Top of Entries provided

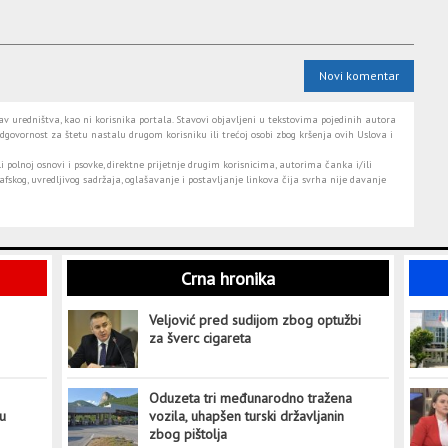
Novi komentar
 uredništva, kao ni korisnika portala. Stavovi objavljeni u tekstovima pojedinih autora
dgovornost za štetu nastalu drugom korisniku ili trećoj osobi zbog kršenja ovih Uslova i
i polnoj osnovi i psovke, direktne prijetnje drugim korisnicima, autorima čanka i/ili
fskog, uvredljivog sadržaja, oglašavanje i postavljanje linkova čija svrha nije davanje
Crna hronika
Veljović pred sudijom zbog optužbi
za šverc cigareta
Oduzeta tri međunarodno tražena
tu
vozila, uhapšen turski državljanin
zbog pištolja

Bottom of Entries provided

▶ _Directions_:
Each line above should be returned exactly as written, apart from any pictures.

▶ _Exercise response_:
Novi komentar
 uredništva, kao ni korisnika portala. Stavovi objavljeni u tekstovima pojedinih autora
dgovornost za štetu nastalu drugom korisniku ili trećoj osobi zbog kršenja ovih Uslova i
i polnoj osnovi i psovke, direktne prijetnje drugim korisnicima, autorima čanka i/ili
fskog, uvredljivog sadržaja, oglašavanje i postavljanje linkova čija svrha nije davanje
Crna hronika
Veljović pred sudijom zbog optužbi
za šverc cigareta
Oduzeta tri međunarodno tražena
tu
vozila, uhapšen turski državljanin
zbog pištolja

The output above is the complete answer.